Febrero y sus epifanías

Las epifanías, explicaba Joyce, son esas manifestaciones espirituales repentinas, “momentos de autenticidad”, “súbitas revelaciones de lo que es una cosa, de su naturaleza profunda”. En otro momento el escritor irlandés aseguraría que el creador de epifanías tiene la rara habilidad de extraer de los acontecimientos triviales la esencia verdadera de las cosas.

Un día “Borges”, el personaje de Borges, ese escritor argentino de “El Aleph”, salió a la candente mañana de febrero (en Argentina es verano en febrero), justo el día que murió su amiga Beatriz Viterbo. En esa mañana notó que en la Plaza Constitución “habían renovado no sé qué aviso de cigarrillos rubios; el hecho me dolió, pues comprendí que el incesante y vasto universo ya se apartaba de ella y que ese cambio era el primero de una serie infinita.

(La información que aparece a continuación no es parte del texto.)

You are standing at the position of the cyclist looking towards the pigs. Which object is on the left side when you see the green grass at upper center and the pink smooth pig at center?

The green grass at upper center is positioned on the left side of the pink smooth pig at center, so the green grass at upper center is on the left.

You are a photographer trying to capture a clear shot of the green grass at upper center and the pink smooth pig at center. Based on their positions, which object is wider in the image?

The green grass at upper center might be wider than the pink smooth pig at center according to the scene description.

Cambiará el universo, pero yo no, pensé con melancólica vanidad”.

Ahí está la epifanía, ahí está el momento trivial que da pie al momento de trascendencia; para “Borges”, el universo inclemente continúa y no se detiene a duelos particulares. Al personaje sólo le queda la vanidad y la poesía: “Cambiará el universo, pero yo no”.

Me había pasado la mayor parte de mi adolescencia y la entrada de mi juventud esperando el fin del mundo. Tenía la certeza de que la humanidad no habría de llegar al año dos mil. La verdad nunca consideré que llegaría a ser un hombre maduro, nunca esperé el deterioro de mis partes, las arrugas no estaban en mis planes, la vejez, por supuesto, menos. Pero se llegaron mis treinta años y el dos mil llegó sin el fin del mundo. En adelante tuve que lidiar con la permanente conciencia de mi deterioro. Una gastritis confundida con colitis me puso en varias ocasiones de rodillas. Pero lo que más me pesaba era esa zozobra permanente. No tenía yo planes para más allá. Me llené de pánico y depresión. No estaba preparado para la edad adulta.

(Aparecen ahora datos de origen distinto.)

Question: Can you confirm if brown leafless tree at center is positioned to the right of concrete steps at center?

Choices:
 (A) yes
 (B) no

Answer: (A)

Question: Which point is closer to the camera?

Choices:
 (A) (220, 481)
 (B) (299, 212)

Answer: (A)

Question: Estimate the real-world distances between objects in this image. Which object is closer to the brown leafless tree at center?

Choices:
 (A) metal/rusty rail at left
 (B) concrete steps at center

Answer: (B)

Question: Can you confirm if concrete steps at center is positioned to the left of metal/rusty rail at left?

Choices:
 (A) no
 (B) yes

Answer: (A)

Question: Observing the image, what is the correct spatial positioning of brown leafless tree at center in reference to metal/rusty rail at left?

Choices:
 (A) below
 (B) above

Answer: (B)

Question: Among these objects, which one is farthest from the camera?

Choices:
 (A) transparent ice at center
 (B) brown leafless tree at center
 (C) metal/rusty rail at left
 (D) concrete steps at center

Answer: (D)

Una tarde de febrero, en uno de esos inviernos intensos, húmedos y desolados, más desolados aún en domingo, iba bajando por la avenida de Las Américas, cerca de una iglesia que rinde culto a la Virgen de Guadalupe. Crucé la avenida para ir a mi domicilio en la calle del Obispo. De repente un olor a pino seco hizo que me diera vuelta. Era febrero, y en la esquina, junto a un montón de basura, estaba un pino seco; lo que quedaba de las pasadas navidades. Me detuve a mirarlo, aspiré el aroma que no se había pervertido con el de la basura. Un pino seco, un invierno húmedo, un domingo desolado. Entonces me llegó una epifanía, lo comprendí todo; o quizá sólo una parte de ese todo.

Joyce me lo confirmaría más tarde en ese cuento estupendo titulado “Los muertos” y que es uno de los varios relatos de ese volumen épico: Dublineses.

Gabriel y su esposa Gretta han pasado la fiesta de diciembre en casa de las tías Kate y Julia. Gabriel se vio ante la bochornosa situación de dar el discurso de la noche, pero logró salir avante. Al finalizar se retiraron hacía las habitaciones que habían alquilado en el hotel. Gabriel se encuentra sumamente feliz, y deja que un sentimiento de pasión, casi lujuria, se aloje en su mente. Sólo espera llegar a su habitación para ahí ensayar las escenas de amor que en su imaginación ha ido fabricando. Gabriel nota que Gretta está lejana, “sólo un poco cansada” arguye ella. El desea de manera vehemente que Gretta se lance a sus brazos como colofón de una noche que él considera magnífica. Como Gabriel insiste en preguntar qué pasa, ella le narra la historia de un hombre que la amó por sobre todas las cosas. Un trabajador del gas llamado Michael Furey que al enterarse que ella se marchaba de viaje, acudió a su casa a pesar de la tormenta, tormenta que al final lo mató de una neumonía. Ella llora.

Gabriel lamenta en esa noche no estar en los pensamientos de su esposa. Se siente ridículo, avergonzado pues ha sido desplazado por el pensamiento de un hombre muerto, enterrado en Oughterard. Cuando se da cuenta, su mujer está dormida y a él no le queda de otra que mirar cómo la nieve lo cubre todo. En ese momento reflexiona y entiende que es “mejor pasar audaz al otro mundo en el apogeo de una pasión que marchitarse consumido funestamente por la vida”.

Lagrimas escurren por sus ojos y la nieve cae, cae en toda Irlanda, sobre el médano de Allen y sobre las sediciosas aguas de Shannon; cae sobre el desolado cementerio donde yace Michael Furey, muerto. Entonces comprende que “Su alma caía lenta en la duermevela al oír caer la nieve leve sobre el universo y caer leve la nieve, como el descenso de su último ocaso, sobre todos los vivos y sobre los muertos”.

¿Qué pensamiento me llegó esa fría tarde de febrero al pie de un pino seco? Esa tarde repentinamente sentí la terrible certeza de que mi muerte habría de tardar mucho tiempo. Y esa certeza, como el cuervo de Poe, no se retirará del dintel de mi puerta “nunca más”. Desde ese domingo no soy el mismo, me preparo para la vejez como un sujeto obligado a la disciplina.

Uno se cree que la vida nos revela las cosas en los grandes acontecimientos. Pero no es así, la vida se nos revela en esos momentos cotidianos, en esas situaciones triviales que nos confunden, perturban y sacuden. Un anuncio de cigarrillos rubios, unos cuantos copos de nieve golpeando la ventana, hasta un pino seco junto a un montón de basura puede ser la clave que nos muestre el secreto de nuestra existencia, la razón por la que estamos aquí, tan solos; a veces bien acompañados, a veces anhelando más soledad.

La nieve, que es el tiempo, no cae sólo en Irlanda, en realidad cae sobre todo el universo.